Laying the tracks for the future of rail: Transport Minister visits Doncaster campus



Transport-minister-visits-doncaster-campus

Transport Minister celebrates £300,000 industry investment to create world-class skills centre in Doncaster

Transport Minister, Andrew Jones, visited the National College for High Speed Rail (NCHSR) today (20th February 2017) to meet businesses supporting the creation of a new state-of-the-art engineering and technology facility in Doncaster.

The Minister had the opportunity for a first glimpse inside the college today following the completion of exterior works and the installation of industry-leading equipment for students. So far businesses have donated more than £300,000 worth of materials and in-kind support to ensure that the students of the college can learn their skills on industry-leading equipment.

The materials – including 700 metres worth of rail track for the college’s external training grounds – have been donated through a network of suppliers thanks to the support of businesses including British Steel and Rhomberg Sersa.

During the visit, Andrew Jones also announced an additional £60,000 worth of funding from the Department for Transport (DfT).  The funds will go directly towards the National College’s bursary schemes to help eligible students with the cost of study.

As an employer-led college, NCHSR is dedicated to solving the engineering, design, planning, manufacturing and construction skills gap in the rail industry.
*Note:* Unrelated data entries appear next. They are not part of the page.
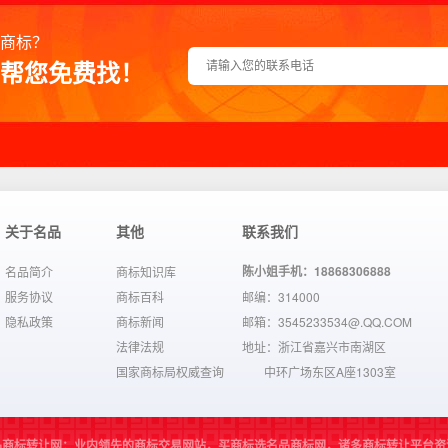
商标？
帮您免费找！
关于名品
其他
联系我们
陈小姐手机：18868306888
名品简介
商标知识库
服务协议
商标百科
邮编：314000
隐私政策
商标新闻
邮箱：3545233534@.QQ.COM
法律法规
地址：浙江省嘉兴市南湖区
国家商标局权威查询
中环广场东区A座1303室
品商标转让网：业内领先的商标交易网站，买商标选名品商标网，诸多商标转让平台资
The college will play a key role in generating the workforce of the future who will design and build the UK’s new high-speed rail network and future rail projects.

The college in Doncaster will focus on rail engineering to reflect the proud rail heritage that the town is famous for.  The college is now looking for businesses across Doncaster and South Yorkshire to sign its leadership pledge and support the college with materials, equipment as well as teaching and mentoring so students attending the college learn from the best in the business. There are an estimated 200 businesses in rail and engineering across South Yorkshire which will benefit from the highly qualified students who will graduate from the college.

The college, and its sister site in Birmingham, are set to train 1,000 people every year. The college will offer a broad ranging curriculum which means there are opportunities available for school leavers, those already working in the industry or anyone seeking a change of career.

Transport Minister, Andrew Jones, said: “HS2 will carry over 300,000 people a day, improving connections between our great cities, generating jobs, and helping us build an economy that works for all.

“The National College for High Speed Rail (NCHSR) here in Doncaster is already having a positive effect, creating jobs and opportunities in South Yorkshire and the industry investment shows how much they value the training.

“The doors open in September and I am delighted that our new £60,000 bursary contribution, which could fund specialist training for around 10 students, will help deliver the skills and qualifications required to build the world’s most advanced passenger railway, HS2, and future rail infrastructure.”

Clair Mowbray, Chief Executive of the National College for High Speed Rail, said: “Doncaster has a proud history in the construction and maintenance of Britain’s railways. The National College for High Speed Rail will make sure it has a proud future too.

“As an employer-led college we are grateful to forward-thinking businesses like Rhomberg Sersa and British Steel, which understand the importance of making a long-term commitment to develop the next generation of rail professionals in this country. These donations will ensure students at the National College for High Speed Rail learn using the best possible equipment.

“We are grateful for the industry support we have received to date. However, there is still much more that we can do, so we want to hear from businesses and industry professionals across South Yorkshire who are interested in helping us create a world-class skills centre in Doncaster.”

“Those interested can contact the college to pledge their support, after which they will receive more information about opportunities to work with us on addressing the UK’s current skills shortage.”

The college, which has been made possible by the Government’s £40 million investment, will see its first initial intake of students this September, and has received extremely positive support from both Sheffield City Region Local Enterprise Partnership and Doncaster Metropolitan Borough Council, who donated the five-acre site on Carolina Way.

Mayor of Doncaster Ros Jones, said: “It is fantastic companies like Rhomberg Sersa, based in Doncaster, are getting behind the National College for High Speed Rail and we urge more to pledge their support.

“The college will enable businesses to tap into highly skilled and qualified rail engineers that help take them to the next level. For young people looking for a career path into a rewarding and well paid job in an expanding sector, the college should be high on their agenda.

“Doncaster has always led the way in the rail industry and the college will cement our position as a rail town.”

British Steel has donated 41 lengths of 18 metre rail which will be installed inside the college before some of it is built around. Rhomberg Sersa’s UK managing director Carl Garrud is on the board of directors of the National College for High Speed Rail. Rhomberg Sersa has been instrumental in helping to secure the materials for the college so far and will be installing the track at the college.

Peter Smith, British Steel’s Managing Director for Rail, said: “High speed rail is a hugely important industry for this country. The National College for High Speed Rail will help train the rail engineers of the future and I am delighted that British Steel is able to support them.”

Chris Kearns, Project Manager for Rhomberg Sersa, said: “It’s been great to be involved in the development of the college over for the last few years. So far, working with the college and our suppliers we have secured £300,000 worth of materials at no cost for the National College for High Speed Rail and this is just a part of our long-term commitment to train the rail engineers of the future”.